I think we need to have Global prefix because if an user is logged in simultaneously via RDP and in interactive session he/she uses the same profile directory - so, in case of LLDB temp directory will be %HOMEPATH%\AppData\Temp\.... To make sure that both of them are synchronized on the same mutex to access temp directory Global prefix is required.
Let me put on hold this CL since there are some serious issues regarding using POSIX semaphores since they don't recover after process crash - will think more about it and will send a patch later.
Decided to stick to file locks since they support process crash recovery both in Posix and Windows implementations.
Main changes:
- Use %UUID%/.lock file for synchronization purposes.

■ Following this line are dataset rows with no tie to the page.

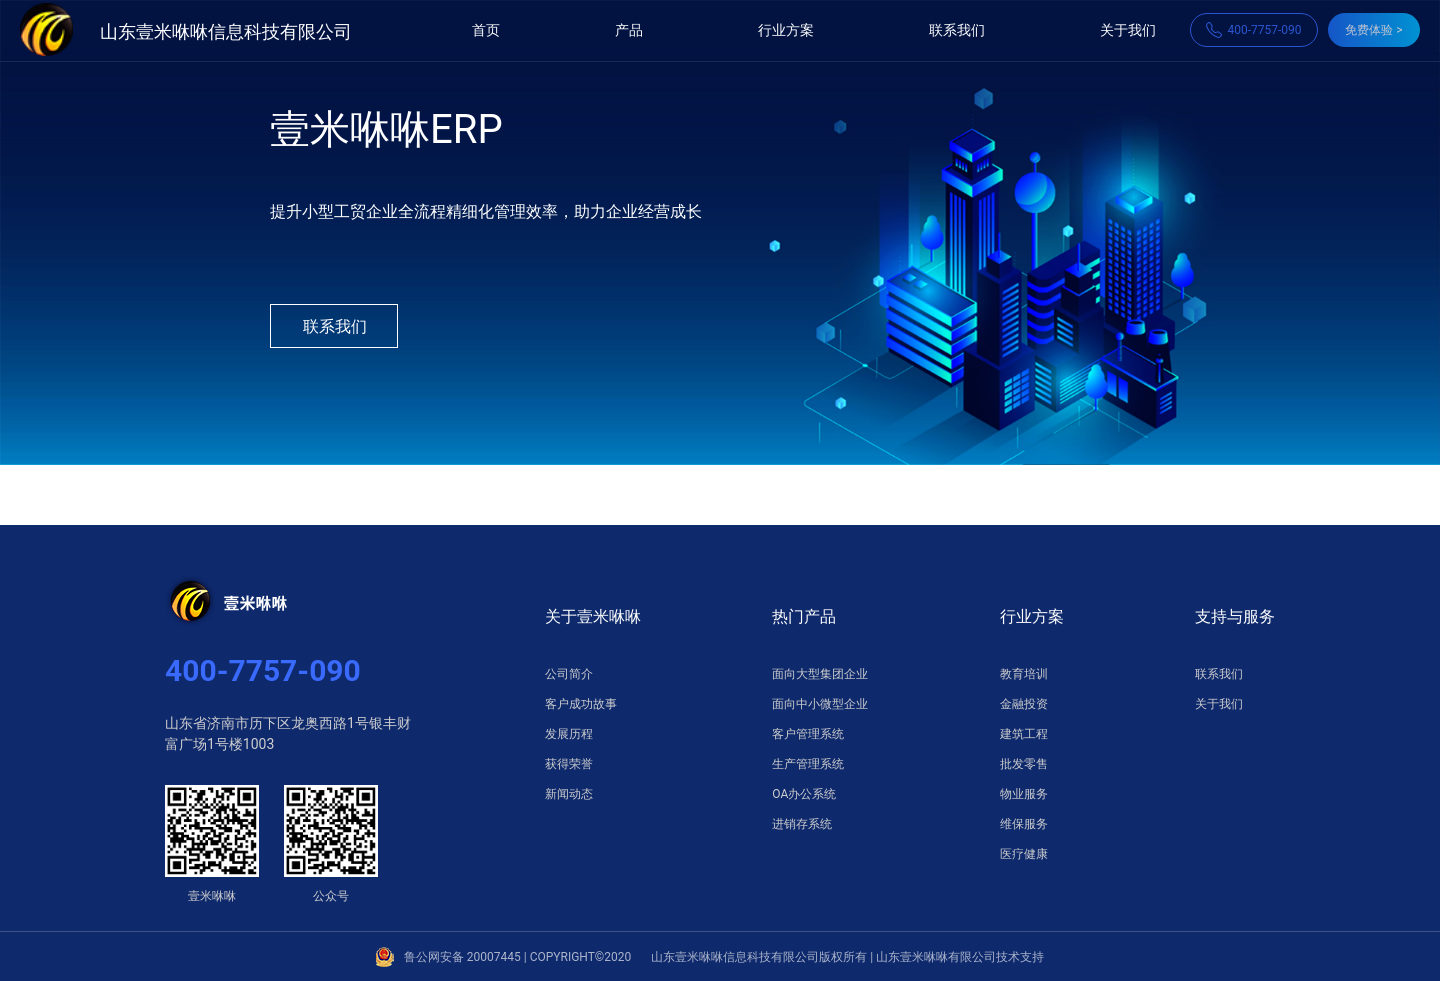  I want to click on 联系我们, so click(957, 30).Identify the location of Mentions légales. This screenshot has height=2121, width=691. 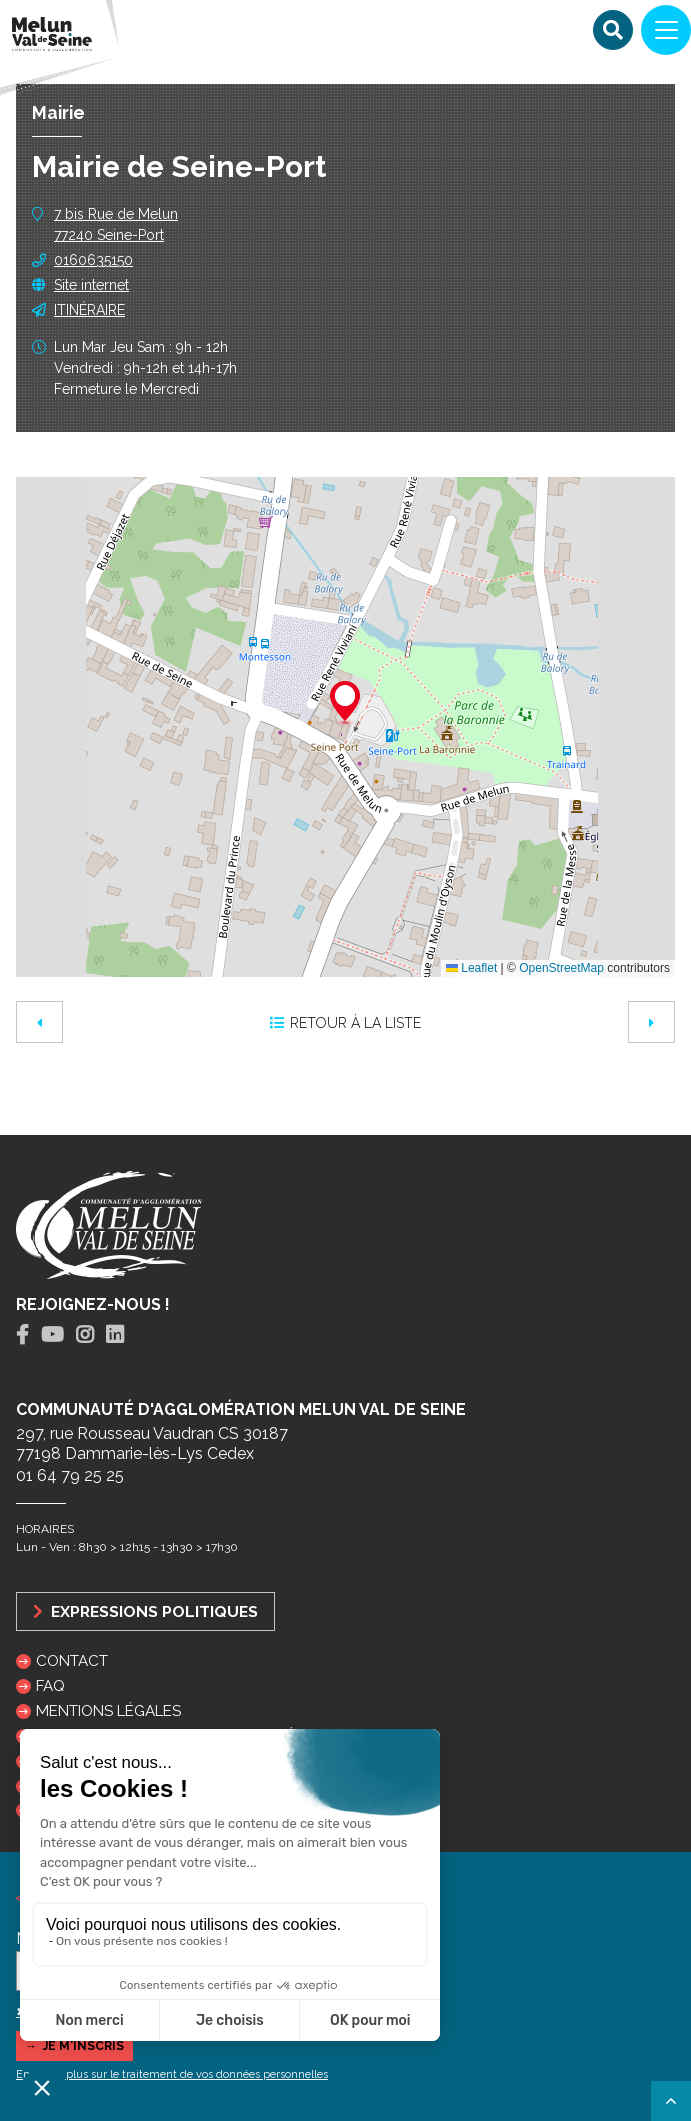
(108, 1711).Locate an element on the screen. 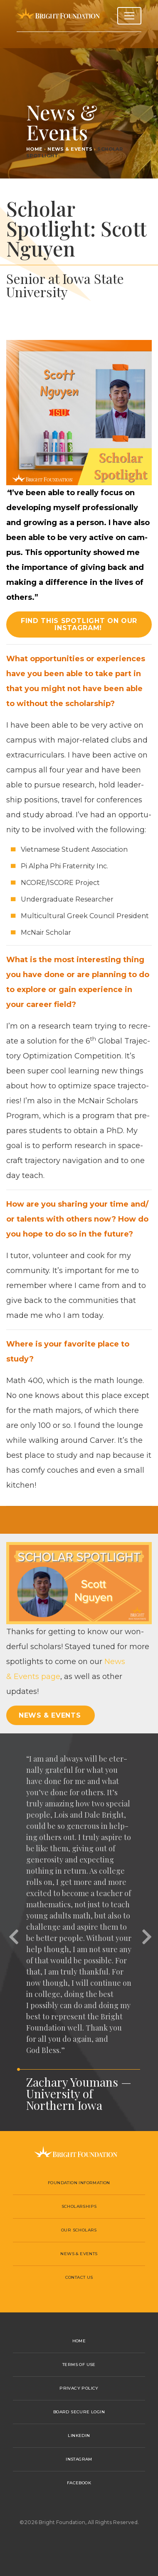 The image size is (158, 2576). Bright Foundation is located at coordinates (58, 15).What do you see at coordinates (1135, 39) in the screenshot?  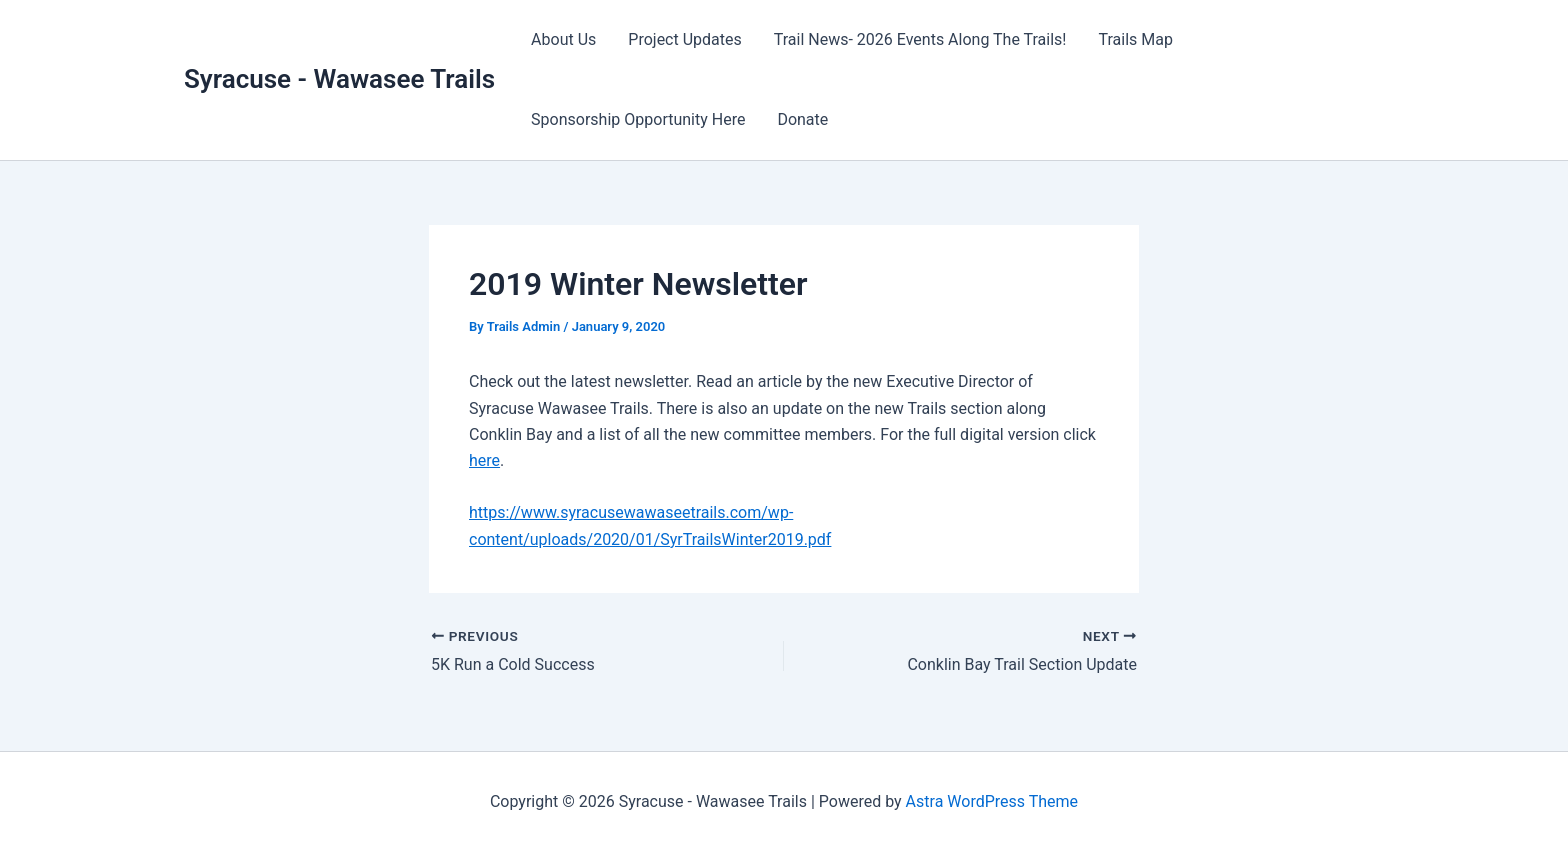 I see `Trails Map` at bounding box center [1135, 39].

- Download a module to %UUID%/.temp file so iut can be moved to a final file in the same directory without need to copy it.
- Obtain a file lock as a very first step in GetAndPut - just as a safety precaution if rename operation isn't atomic.
AFFECTED FILES
/lldb/trunk/include/lldb/Host/LockFile.h /lldb/trunk/include/lldb/Host/LockFileBase.h /lldb/trunk/include/lldb/Host/posix/LockFilePosix.h /lldb/trunk/include/lldb/Host/windows/LockFileWindows.h /lldb/trunk/lldb.xcodeproj/project.pbxproj /lldb/trunk/source/Host/CMakeLists.txt /lldb/trunk/source/Host/common/LockFileBase.cpp /lldb/trunk/source/Host/posix/LockFilePosix.cpp /lldb/trunk/source/Host/windows/LockFileWindows.cpp /lldb/trunk/source/Target/Platform.cpp /lldb/trunk/source/Utility/ModuleCache.cpp /lldb/trunk/source/Utility/ModuleCache.h
USERS
ovyalov (Author)
I think we should change from returning int to either returning or taking by reference an lldb_private::Error. The same applies for the rest of the functions.
The same applies for all the rest of the functions. I know you are just copying the old API format, but maybe if it's not too much additional churn this would be a good time to convert this API to use the Error class.